Lediglich bei Oliver Pocher, den Jauch am Ende mal wieder rausschmiss, konnte man für einen kurzen Moment aufatmen, gab er doch die Jauch-Sendung für wenige Sekunden der Lächerlichkeit preis und sagte das, was alle wussten, aber niemand sagen würde. Neben dem Mundharmonikamann habe er den RTL-Bauer (Namen beider Stars entfallen) vermisst, und auch für ihn könnten noch Karten auf der Homepage erstanden werden, meinte er in Anlehnung an Mario Barths Kommerzpolitik.

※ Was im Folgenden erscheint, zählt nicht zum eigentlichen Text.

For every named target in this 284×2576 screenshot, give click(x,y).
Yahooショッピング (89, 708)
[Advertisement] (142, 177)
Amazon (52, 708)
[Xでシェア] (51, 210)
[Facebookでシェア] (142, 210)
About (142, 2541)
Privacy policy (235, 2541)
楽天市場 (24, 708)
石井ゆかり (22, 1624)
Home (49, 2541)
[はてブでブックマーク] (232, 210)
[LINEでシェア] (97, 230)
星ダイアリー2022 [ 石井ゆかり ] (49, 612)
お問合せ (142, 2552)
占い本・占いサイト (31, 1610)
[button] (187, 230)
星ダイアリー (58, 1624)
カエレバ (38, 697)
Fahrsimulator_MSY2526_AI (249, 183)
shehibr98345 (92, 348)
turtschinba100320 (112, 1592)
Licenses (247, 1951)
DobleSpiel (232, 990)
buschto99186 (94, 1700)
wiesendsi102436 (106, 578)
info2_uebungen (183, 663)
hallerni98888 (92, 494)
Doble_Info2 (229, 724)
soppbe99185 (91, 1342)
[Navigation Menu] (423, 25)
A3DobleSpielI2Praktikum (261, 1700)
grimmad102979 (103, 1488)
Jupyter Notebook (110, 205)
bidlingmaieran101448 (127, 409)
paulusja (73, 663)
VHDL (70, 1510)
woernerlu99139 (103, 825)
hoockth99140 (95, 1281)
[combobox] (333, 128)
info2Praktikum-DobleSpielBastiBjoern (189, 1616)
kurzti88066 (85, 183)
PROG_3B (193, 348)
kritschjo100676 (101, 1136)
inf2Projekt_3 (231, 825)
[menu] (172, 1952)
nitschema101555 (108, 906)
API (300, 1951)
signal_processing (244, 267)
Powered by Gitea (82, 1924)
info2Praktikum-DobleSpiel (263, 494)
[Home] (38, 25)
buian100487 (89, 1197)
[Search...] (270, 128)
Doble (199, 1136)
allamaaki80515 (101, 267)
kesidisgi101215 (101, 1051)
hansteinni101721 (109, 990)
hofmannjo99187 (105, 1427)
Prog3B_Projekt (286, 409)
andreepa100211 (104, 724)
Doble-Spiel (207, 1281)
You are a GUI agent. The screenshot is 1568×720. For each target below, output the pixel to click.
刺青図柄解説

Man sah beide Sendungen im Wechsel per Zapping und fragte sich: War das Jahr wirklich so schlecht, so belanglos? Der Bankenkrise versuchte Kerner ein Gesicht zu geben – wahrlich nicht sein eigenes – und setze den WISO-Moderator neben zwei Opfer aus dem Volke, die Tausende von Euro verloren haben, sich aber für ihr Geld – und natürlich das der vielen anderen Opfer mit Demos und Auslandsreisen einsetzen. Eine lachhafte Veranstaltung, die eigentlich gar nicht zum Lachen war. So sorgte ein 11-Jähriges Mädchen auf Kerners Couch für Mitleid, weil es in Israel mit einem viel älteren Mann zwangsverheiratet wurde. Fremde Kulturen - für viele Westeuropäer unvorstellbar. Menschen 2008 – zu Tränen gerührt, oder war es doch die Herz-Für-Kinder-Show vom Vorabend?

Noch eine Prise Obama hier, ein bisschen Ypsilanti da und fertig war der Jahresmix, leicht bekömmlich, in kleinen Häppchen serviert, dafür sorgte der RTL-Pausenmarathon per (Privat-)Definitionem.

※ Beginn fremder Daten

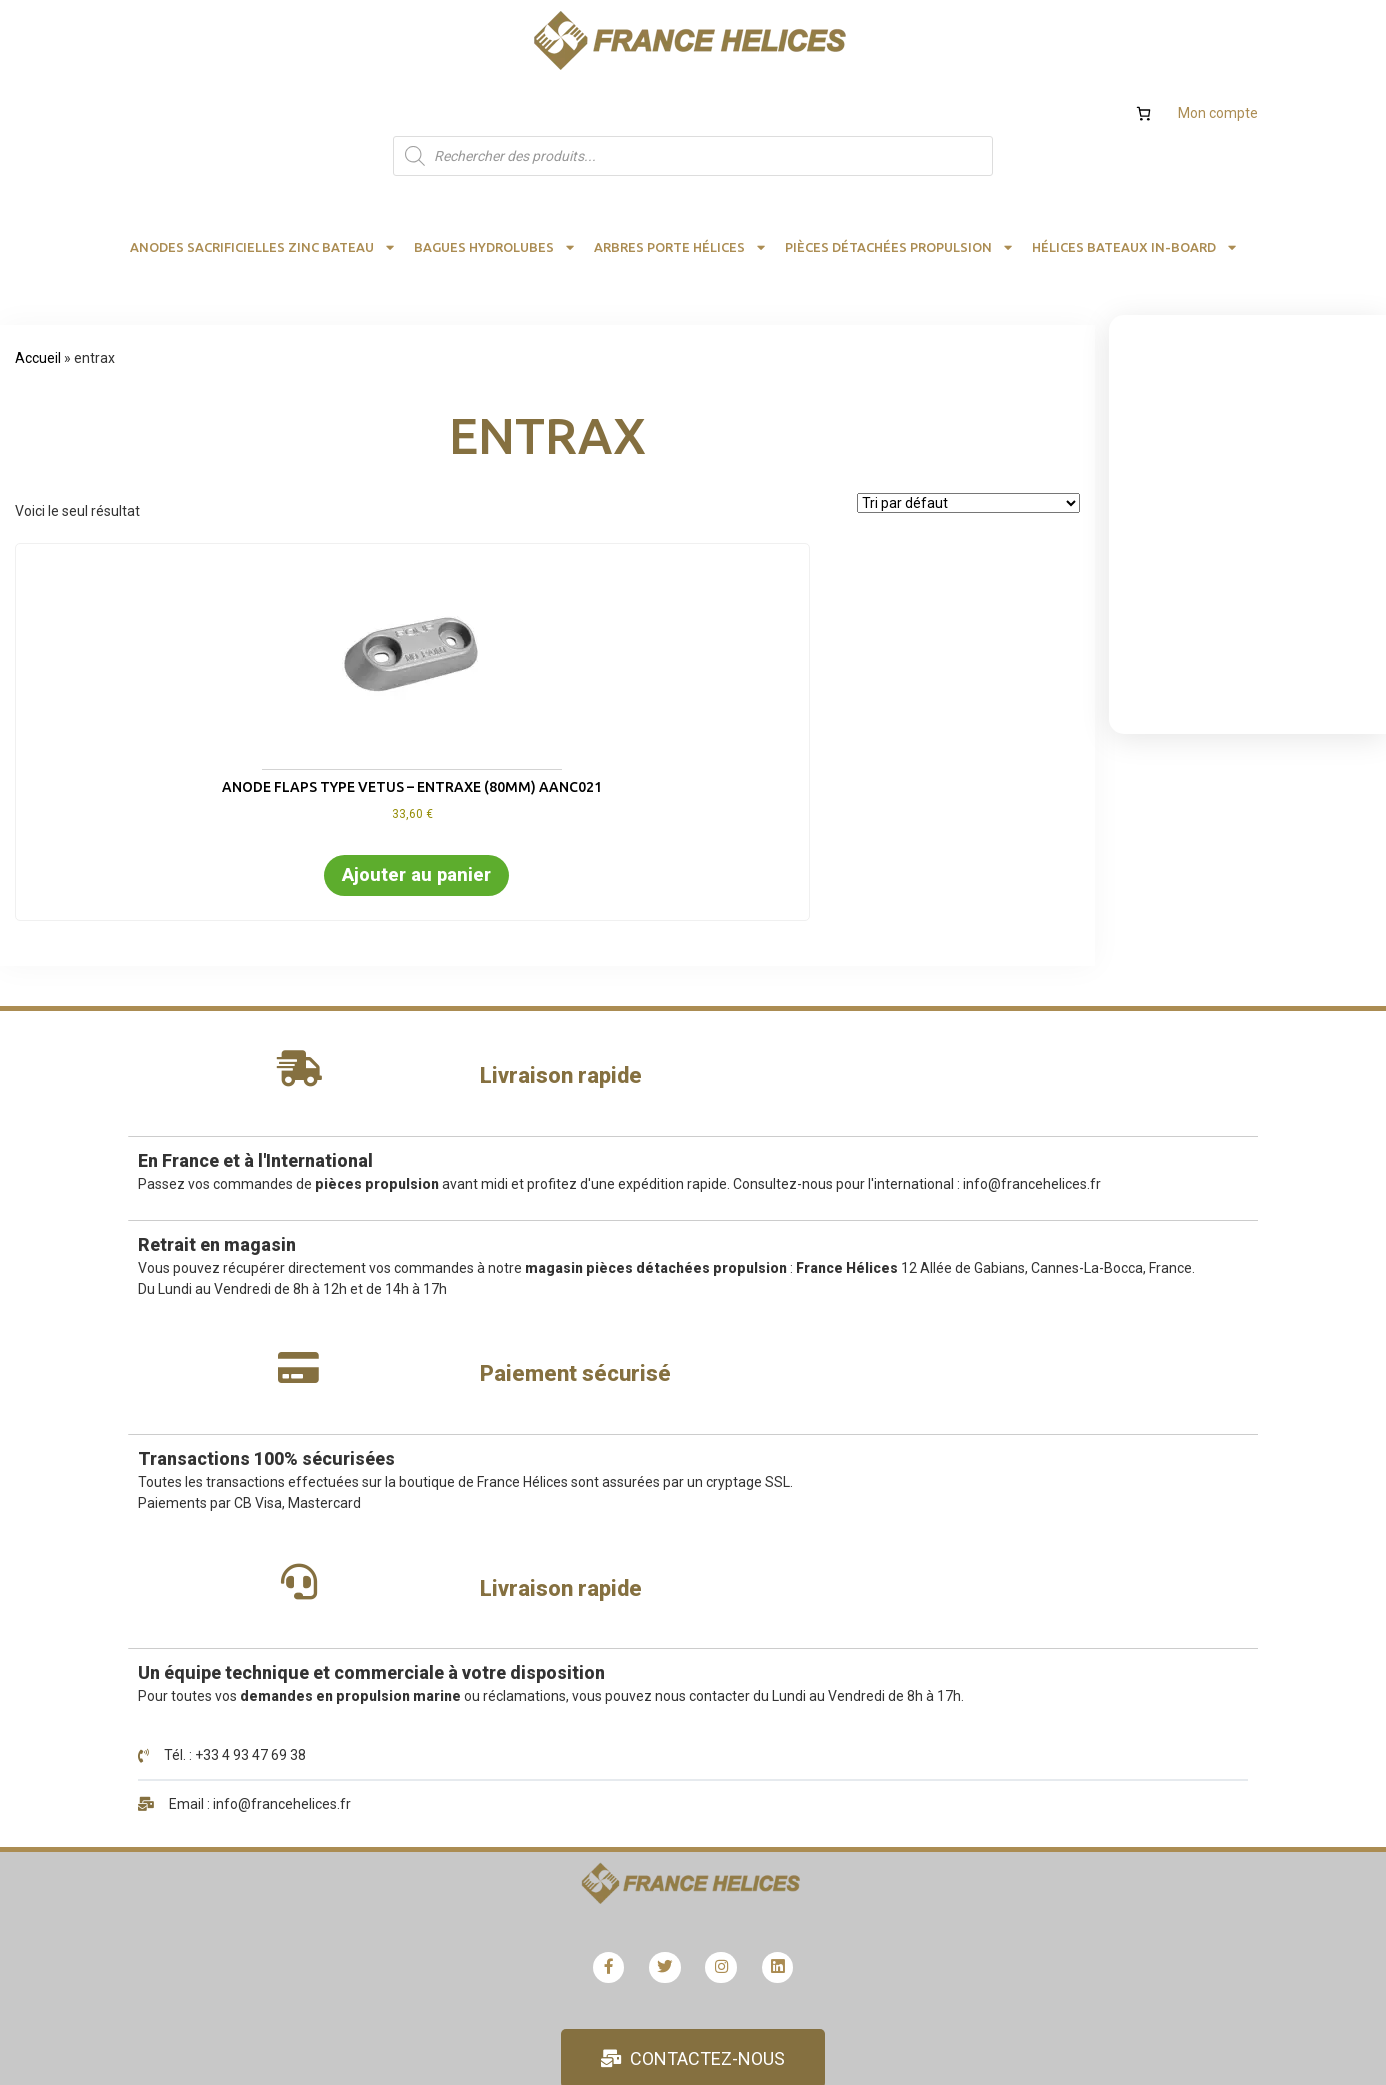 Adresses (578, 1597)
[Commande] (968, 423)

Noch was vergessen in diesem Jahr? Finanzkrise, Hessen/Obamawahl, U-Bahnschläger, EM, Olympia, Reich-Ranicki. Dann ist ja sicher alles gesagt. Was soll man auch dazu setzen: Medienkultur heißt Wahrnehmung dessen, was uns Medien vorsetzen. Will heißen: Das Jahr war wirklich so. Und wenn es doch nicht gänzlich die Färbung Jauchs oder Kerners hatte, dann aller höchstens ein bisschen von beidem. Oder war Ihr 2008 etwa anders? Denken Sie mal darüber nach.